What a lovely darkly ominous opening:
The seller of lightning rods arrived just ahead of the storm. He came along the street of Green Town, Illinois, in the late cloudy October day, sneaking glances over his shoulder. Somewhere not so far back, vast lightnings stomped the earth. Somewhere, a storm like a great beast with terrible teeth could not be denied. (p. 5)
This is how Chapter 1 starts out, with a brief prologue that gives us the time of year, October, and warnings of Halloween coming early that year.
I remember Bradbury from the fifties and early sixties; Alfred Hitchcock Presents, Twilight Zone. It surprises me a bit that my mom and dad watched these, and now, too late to ask them if they enjoyed the bizarre, which one of them handed down their genes for delight in the macabre. Bradbury sets a scene that’s always a little bit askew. Maple-lined streets with a Dodge or an Olds in the driveways of neat little white Capes or Federal Colonials with huge railed-in porches that led up to oak doors with etched curlicued glass. Sometimes a Pontiac, sometimes a Ford station wagon sat stuffed with a mom and a dad and two loud laughing boys in plaid shirts and jeans; their little priss sister in pink organdy.
Something, though, is a bit out of order, and Dad may be dead by the end of the show.

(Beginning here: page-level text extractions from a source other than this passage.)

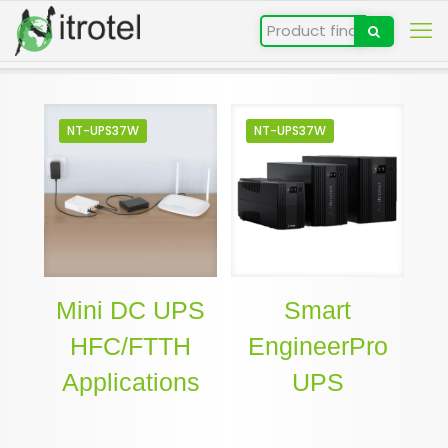
NT-UPS37W
NT-UPS37W
Mini DC UPS
Smart
HFC/FTTH
EngineerPro
Applications
UPS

In SWTWC, the salesman tells the boys that one of their houses will be hit and destroyed, and since they have no money, gives them free a lightning rod engraved with signs and symbols of different languages. The boys are best friends: blond, amiable Will Halloway and dark-haired, secretive and gutsy Jim Nightshade. It is Nightshade’s house that will take the hit, so says the salesman, and Will talks Jim into putting the rod up on the roof.
Two innocent boys laying on a lawn in October, proud of their summer days spent. Peaceful, or so it would seem, until Bradbury draws a character to upset their lives.